Every line of the data that includes "Alexandru" should be copied out.

Top of Dataset extract

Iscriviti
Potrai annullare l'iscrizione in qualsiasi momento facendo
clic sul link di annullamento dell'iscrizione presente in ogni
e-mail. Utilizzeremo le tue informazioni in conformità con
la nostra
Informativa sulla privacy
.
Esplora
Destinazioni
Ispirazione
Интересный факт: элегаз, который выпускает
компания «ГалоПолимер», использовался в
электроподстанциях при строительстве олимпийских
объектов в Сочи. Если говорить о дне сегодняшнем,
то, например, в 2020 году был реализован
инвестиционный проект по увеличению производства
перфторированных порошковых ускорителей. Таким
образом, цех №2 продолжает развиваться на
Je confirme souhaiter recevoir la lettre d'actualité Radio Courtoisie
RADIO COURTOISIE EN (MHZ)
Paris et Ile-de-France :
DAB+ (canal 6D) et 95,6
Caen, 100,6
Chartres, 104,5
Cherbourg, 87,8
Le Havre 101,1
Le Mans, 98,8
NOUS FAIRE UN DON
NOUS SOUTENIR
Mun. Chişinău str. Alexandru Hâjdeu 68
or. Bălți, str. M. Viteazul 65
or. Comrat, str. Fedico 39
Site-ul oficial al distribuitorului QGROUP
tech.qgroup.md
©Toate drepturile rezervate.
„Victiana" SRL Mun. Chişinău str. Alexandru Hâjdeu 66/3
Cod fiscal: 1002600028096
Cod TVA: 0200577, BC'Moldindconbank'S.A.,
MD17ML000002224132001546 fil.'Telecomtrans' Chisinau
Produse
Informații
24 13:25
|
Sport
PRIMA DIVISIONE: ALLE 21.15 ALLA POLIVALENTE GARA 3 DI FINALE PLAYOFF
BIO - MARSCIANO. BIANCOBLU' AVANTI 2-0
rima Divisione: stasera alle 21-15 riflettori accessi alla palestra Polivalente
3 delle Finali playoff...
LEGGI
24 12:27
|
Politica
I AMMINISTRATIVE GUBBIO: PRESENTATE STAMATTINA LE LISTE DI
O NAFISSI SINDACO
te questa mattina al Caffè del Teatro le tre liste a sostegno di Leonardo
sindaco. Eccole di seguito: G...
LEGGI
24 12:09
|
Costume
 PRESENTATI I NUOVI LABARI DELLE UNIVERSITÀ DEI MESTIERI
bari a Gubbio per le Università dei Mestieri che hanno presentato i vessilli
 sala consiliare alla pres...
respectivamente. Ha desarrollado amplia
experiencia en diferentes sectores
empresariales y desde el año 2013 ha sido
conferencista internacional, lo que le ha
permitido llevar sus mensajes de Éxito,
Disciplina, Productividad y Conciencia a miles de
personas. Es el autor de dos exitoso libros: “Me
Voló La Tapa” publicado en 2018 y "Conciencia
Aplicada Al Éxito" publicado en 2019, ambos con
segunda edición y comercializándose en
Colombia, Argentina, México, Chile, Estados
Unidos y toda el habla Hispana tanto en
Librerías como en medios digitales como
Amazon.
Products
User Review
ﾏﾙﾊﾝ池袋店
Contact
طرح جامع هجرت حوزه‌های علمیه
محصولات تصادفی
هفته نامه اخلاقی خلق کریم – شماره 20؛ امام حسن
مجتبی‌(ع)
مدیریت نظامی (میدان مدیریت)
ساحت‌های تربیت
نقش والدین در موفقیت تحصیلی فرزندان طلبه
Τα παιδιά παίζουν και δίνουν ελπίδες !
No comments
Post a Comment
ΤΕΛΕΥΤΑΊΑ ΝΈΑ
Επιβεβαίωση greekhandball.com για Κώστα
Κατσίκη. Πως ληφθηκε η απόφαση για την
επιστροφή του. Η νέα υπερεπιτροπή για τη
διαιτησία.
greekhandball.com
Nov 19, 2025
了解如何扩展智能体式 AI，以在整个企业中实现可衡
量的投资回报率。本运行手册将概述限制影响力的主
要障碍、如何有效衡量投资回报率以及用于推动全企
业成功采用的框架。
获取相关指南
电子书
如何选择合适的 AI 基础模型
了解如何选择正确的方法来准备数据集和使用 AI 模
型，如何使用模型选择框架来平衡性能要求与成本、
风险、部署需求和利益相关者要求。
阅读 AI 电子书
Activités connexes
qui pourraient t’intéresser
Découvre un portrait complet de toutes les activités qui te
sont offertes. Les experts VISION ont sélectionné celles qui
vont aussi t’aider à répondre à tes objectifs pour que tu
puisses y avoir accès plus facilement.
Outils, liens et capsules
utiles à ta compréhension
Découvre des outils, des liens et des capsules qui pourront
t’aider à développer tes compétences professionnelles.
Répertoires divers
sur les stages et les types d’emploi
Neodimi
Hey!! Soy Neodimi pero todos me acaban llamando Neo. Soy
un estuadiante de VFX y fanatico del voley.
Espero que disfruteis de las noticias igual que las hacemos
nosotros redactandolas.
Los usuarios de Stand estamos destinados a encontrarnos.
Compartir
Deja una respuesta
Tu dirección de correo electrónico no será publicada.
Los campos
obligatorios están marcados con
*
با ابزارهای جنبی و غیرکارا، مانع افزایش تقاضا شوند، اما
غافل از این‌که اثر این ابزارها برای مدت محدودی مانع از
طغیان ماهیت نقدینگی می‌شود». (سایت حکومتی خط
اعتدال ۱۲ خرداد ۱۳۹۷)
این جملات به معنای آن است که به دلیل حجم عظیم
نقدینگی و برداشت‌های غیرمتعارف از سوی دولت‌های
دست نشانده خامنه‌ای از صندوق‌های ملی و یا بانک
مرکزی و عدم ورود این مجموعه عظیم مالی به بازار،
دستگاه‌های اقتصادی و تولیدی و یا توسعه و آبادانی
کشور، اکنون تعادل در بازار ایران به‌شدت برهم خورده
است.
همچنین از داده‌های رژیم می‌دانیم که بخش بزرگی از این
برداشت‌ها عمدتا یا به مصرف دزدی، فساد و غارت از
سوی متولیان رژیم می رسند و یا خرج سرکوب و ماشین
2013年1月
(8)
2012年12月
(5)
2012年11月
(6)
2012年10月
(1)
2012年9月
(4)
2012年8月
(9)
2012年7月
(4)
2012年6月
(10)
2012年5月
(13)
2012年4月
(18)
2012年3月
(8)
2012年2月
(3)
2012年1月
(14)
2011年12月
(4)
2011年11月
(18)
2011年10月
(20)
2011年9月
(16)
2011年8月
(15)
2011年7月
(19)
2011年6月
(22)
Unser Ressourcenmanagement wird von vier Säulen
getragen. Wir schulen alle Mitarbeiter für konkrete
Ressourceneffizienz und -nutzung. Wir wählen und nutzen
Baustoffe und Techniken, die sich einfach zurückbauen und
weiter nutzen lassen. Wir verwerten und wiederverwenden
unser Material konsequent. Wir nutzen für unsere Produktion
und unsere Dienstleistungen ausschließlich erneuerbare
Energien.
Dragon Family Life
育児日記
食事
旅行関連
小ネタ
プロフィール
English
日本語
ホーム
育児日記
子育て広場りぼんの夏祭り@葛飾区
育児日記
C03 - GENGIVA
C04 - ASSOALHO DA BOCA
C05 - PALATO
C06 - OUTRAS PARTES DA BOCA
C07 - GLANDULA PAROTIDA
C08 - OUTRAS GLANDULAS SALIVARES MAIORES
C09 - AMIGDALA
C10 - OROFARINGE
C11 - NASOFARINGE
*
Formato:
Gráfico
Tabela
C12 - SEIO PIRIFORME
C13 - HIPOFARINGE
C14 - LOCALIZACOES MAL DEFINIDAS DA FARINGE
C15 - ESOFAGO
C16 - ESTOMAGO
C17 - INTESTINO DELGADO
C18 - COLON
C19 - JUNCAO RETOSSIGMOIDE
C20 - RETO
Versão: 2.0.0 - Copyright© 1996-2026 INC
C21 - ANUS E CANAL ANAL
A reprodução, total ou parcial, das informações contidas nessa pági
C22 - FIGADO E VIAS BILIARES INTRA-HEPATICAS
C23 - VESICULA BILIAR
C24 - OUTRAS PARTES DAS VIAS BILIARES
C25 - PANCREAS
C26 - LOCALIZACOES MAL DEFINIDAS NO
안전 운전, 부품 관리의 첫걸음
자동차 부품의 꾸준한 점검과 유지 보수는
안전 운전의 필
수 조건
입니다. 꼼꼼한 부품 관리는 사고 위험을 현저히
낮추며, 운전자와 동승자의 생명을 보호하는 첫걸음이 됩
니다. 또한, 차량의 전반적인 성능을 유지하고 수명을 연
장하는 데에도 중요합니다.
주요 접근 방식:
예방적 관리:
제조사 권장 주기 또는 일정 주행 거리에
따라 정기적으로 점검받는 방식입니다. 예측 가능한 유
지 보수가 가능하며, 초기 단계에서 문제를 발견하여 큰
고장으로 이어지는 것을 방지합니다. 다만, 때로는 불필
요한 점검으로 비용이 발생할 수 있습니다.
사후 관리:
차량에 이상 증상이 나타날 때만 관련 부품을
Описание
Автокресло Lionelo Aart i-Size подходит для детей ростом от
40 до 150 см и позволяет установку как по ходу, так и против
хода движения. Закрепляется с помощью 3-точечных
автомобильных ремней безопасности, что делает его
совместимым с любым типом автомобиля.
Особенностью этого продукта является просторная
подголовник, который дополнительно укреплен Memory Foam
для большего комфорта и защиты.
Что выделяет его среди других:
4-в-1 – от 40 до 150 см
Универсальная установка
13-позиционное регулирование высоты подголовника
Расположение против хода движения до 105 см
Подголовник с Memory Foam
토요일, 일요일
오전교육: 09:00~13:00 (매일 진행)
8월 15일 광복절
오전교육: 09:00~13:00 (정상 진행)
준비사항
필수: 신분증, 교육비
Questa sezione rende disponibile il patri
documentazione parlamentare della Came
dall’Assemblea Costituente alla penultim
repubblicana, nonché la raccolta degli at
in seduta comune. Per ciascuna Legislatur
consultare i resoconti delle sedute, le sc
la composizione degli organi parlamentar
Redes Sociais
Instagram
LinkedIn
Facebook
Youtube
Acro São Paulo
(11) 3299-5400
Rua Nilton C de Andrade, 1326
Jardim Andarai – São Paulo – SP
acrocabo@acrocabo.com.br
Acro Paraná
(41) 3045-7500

Bottom of Dataset extract

• Solved problem
Mun. Chişinău str. Alexandru Hâjdeu 68
„Victiana" SRL Mun. Chişinău str. Alexandru Hâjdeu 66/3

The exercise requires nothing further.